Alternativer Gipfel: Neue Impulse für Klimabewegte
Über 30.000 Teilnehmer kamen zum Gegengipfel in Bolivien. Der Austausch unter Gleichgesinnten stand im Vordergrund. Dissidenten mussten draußen bleiben und fanden doch Gehör.
COCHABAMBA taz | Es ist Donnerstagnachmittag. Auf dem Campus der Valle-Universität im bolivianischen Tiquipaya, wo in den letzten vier Tagen die meisten Veranstaltungen des alternativen Klimagipfels stattgefunden haben, herrscht Aufbruchstimmung. Die Menge strömt bereits in Richtung Fußballstadion im nahe gelegenen Cochabamba, wo in wenigen Stunden die von über 17 Arbeitsgruppen ausgearbeitete Abschlusserklärung verlesen wird. Dort wird der venezolanische Präsident Hugo Chávez die "Erpressungspolitik" der US-amerikanischen Regierung geißeln, die Ecuador und Bolivien wegen eigenständiger Positionen in der Klimapolitik bereits zugesagte Gelder entzogen hat.

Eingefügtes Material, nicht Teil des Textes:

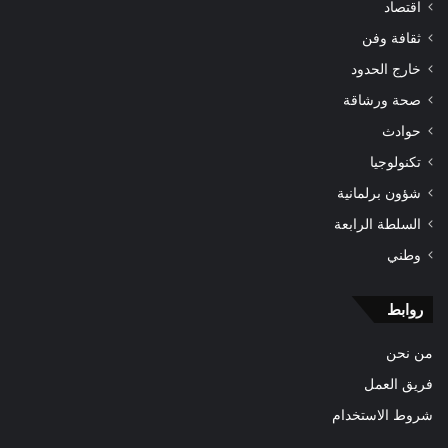
اقتصاد
ثقافة وفن
خارج الحدود
صحة ورشاقة
حوادث
تكنولوجيا
شؤون برلمانية
السلطة الرابعة
وطني
روابط
من نحن
فريق العمل
شروط الاستخدام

Über 35.151 TeilnehmerInnen hatten sich im Lauf der Woche akkreditiert, die meisten aus Bolivien. 9.254 Personen waren aus 141 Ländern angereist. Der Ansturm hat die Organisatoren überrascht. Doch hat sich der Aufwand gelohnt?

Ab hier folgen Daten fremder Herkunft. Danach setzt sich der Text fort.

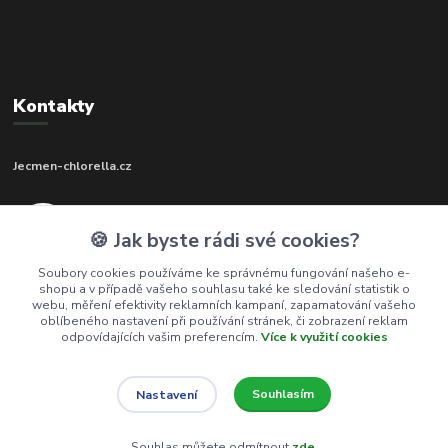
Kontakty
Jecmen-chlorella.cz
+420 602 273 592
🍪 Jak byste rádi své cookies?
(Po-Pá, 9-17 hod.)
Soubory cookies používáme ke správnému fungování našeho e-
shopu a v případě vašeho souhlasu také ke sledování statistik o
info@jecmen-chlorella.cz
webu, měření efektivity reklamních kampaní, zapamatování vašeho
oblíbeného nastavení při používání stránek, či zobrazení reklam
odpovídajících vašim preferencím.
Více k využití cookies
Souhlasím
Nastavení
© 2016-2026 Jecmen-chlorella.cz
Souhlas můžete odmítnout
zde
.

"Auf jeden Fall", sagt Tadzio Müller. Der lang gewachsene 33-jährige Umweltaktivist aus Berlin - schwarzes T-Shirt, schwarze Shorts, kurzer Vollbart - sitzt inmitten einer Handvoll Aktivisten auf der Wiese vor dem Fachbereich Kultur.
Radikale Erklärung: Die Ergebnisse aus insgesamt 18 Arbeitsgruppen flossen in eine 10-seitige Abschlusserklärung ein, die in vielem radikaler ist als die Praxis der lateinamerikanischen Linksregierungen. So wird das Agrobusiness, das Lebensmittel für den Markt, aber nicht für die Ernährung aller Menschen produziere, als einer der Hauptverursacher des Klimawandels bezeichnet.

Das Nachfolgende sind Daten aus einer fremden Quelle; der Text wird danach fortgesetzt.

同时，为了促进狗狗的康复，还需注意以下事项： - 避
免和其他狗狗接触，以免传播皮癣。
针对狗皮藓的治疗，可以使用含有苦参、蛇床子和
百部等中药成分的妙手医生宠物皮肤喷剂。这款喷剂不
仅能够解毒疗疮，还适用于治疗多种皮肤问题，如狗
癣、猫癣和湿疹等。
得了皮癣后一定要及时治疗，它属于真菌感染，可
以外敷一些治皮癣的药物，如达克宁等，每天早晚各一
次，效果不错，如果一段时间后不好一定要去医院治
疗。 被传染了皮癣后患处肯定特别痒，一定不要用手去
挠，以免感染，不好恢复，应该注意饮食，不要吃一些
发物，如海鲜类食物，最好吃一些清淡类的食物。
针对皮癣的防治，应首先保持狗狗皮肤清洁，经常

Die Kritik: Agrotreibstoffe, Emissionshandel, Gentechik, Geo-Engineering oder Monokulturen seien allesamt falsche Lösungen im Kampf gegen den Klimawandel, heißt es weiter. Durch große Infrastruktur- und Bergbauprojekte würden indianische und bäuerliche Gemeinschaften in ihrer Existenz bedroht
Die Forderungen: An die Industrieländer wird die Forderung gerichtet, ihren CO2-Ausstoß bis 2020 zu halbieren und 6 Prozent ihres jährlichen Haushalts in einen Weltklimafonds einzuzahlen. In einem weltweiten Referendum soll darüber abgestimmt werden, ob die Verteidigungsausgaben nicht lieber für den Klimaschutz umgewidmet werden sollten.
Das Klimagericht: Schließlich sollten Unternehmen und Regierungen vor einem zu gründenden Weltklimagerichtshof verklagt werden können. (dil)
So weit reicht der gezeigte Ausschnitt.